Worldwide, the largest producer and processor of sweet cherries is Oregon Cherry Growers, a co-op of around 70 farmers with plants in The Dalles and Oregon’s capital, Salem, where the buses are dubbed “Cherriots.” Oregon is noted as a leader in cherry innovations. Born during Prohibition out of the need to preserve cherries without using alcohol, today’s maraschino cherries come in natural varieties using beets and berries for coloring. Oregon Cherry Growers supplies fresh, maraschino, dried, and frozen sweet cherries and other fruits to customers worldwide. “We pack and process an average of 25,000 to 30,000 tons of cherries annually,” says Tim Ramsey, CEO and president.
Picked with Care
Pears, Oregon’s official state fruit, are available almost year-round. Harvest begins in August and continues through October, with each pear carefully picked by hand to maintain the fruit’s pristine quality. Pears are harvested when the fruit is fully mature, but not yet ripe. Firm when transported in refrigerated conditions, pears ripen to sweet and juicy perfection after they are brought to room temperature.
Oregon cherries reach mouth-watering sweetness from June to late August, depending upon variety, weather and elevation. The well-known Bing cherry was developed by Henderson Lewelling in Oregon in 1875 and named after his Chinese assistant. The Chelan and Tieton varieties start cherry season in early June, a bit ahead of the Bing, while Sweetheart and Lapin varieties extend the dark red cherry season into mid-August. The Rainier spans late June through early August. Fresh cherries may be frozen for use year-round.
Longer fruit harvests leverage Oregon’s natural advantages: location, clear water, and warm days and cool nights. Brenda Thomas, president of Orchard View Farms near the Columbia River Gorge, says “It’s a drier climate with low humidity, ideal for cherries. And the ground is sloping, which helps us plant trees in locations to avoid frost.” Cherry trees thrive in the state’s best-draining soils.
Other trees, like the Comice pear, may flourish in soils with more clay. About 22 miles west on the north flank of Mt. Hood, Randy Kiyokawa says, “Our soil is ideal for growing tree fruit. In the Hood River Valley, our soils are rich and deep.” His grandfather planted the orchards in 1911. Today the family farms 187 acres.
Kiyokawa also grows Anjou and more than 25 other pear varieties, both European and Asian.
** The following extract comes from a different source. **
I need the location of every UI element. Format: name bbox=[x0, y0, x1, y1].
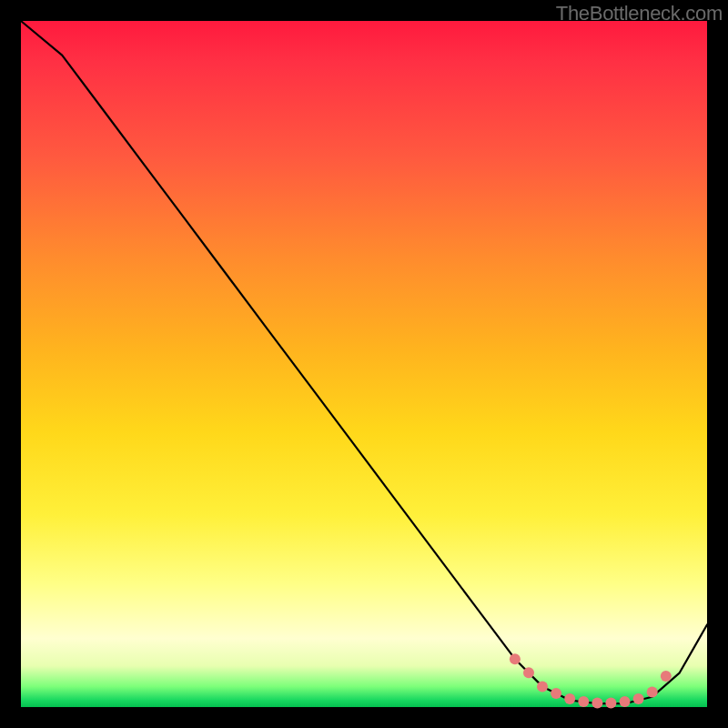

He ships most of his pears to the local co-op, Diamond Fruit Growers, for sorting, packing, cold storage and distribution across the U.S. and around the world.
Oregon’s world-renowned pear orchards also thrive 300 miles south in the Rogue River Valley near Medford, where gourmet fruit gift retailer Harry & David originated.
Delicious Health Food
Both pears and cherries offer many health benefits. Cherries have anti-inflammatory properties that may help decrease arthritis and gout. They are a good source of potassium, melatonin, antioxidants and have a low glycemic index, with their sugars releasing more slowly and keeping you feeling full longer. Pears are an excellent source of fiber and a good source of vitamin C.
Whether in Oregon’s farmers markets, at hundreds of retailers in the U.S. or in more than 60 countries worldwide, everyone can enjoy the delicious taste and health benefits of Oregon pears, cherries and other tree fruits.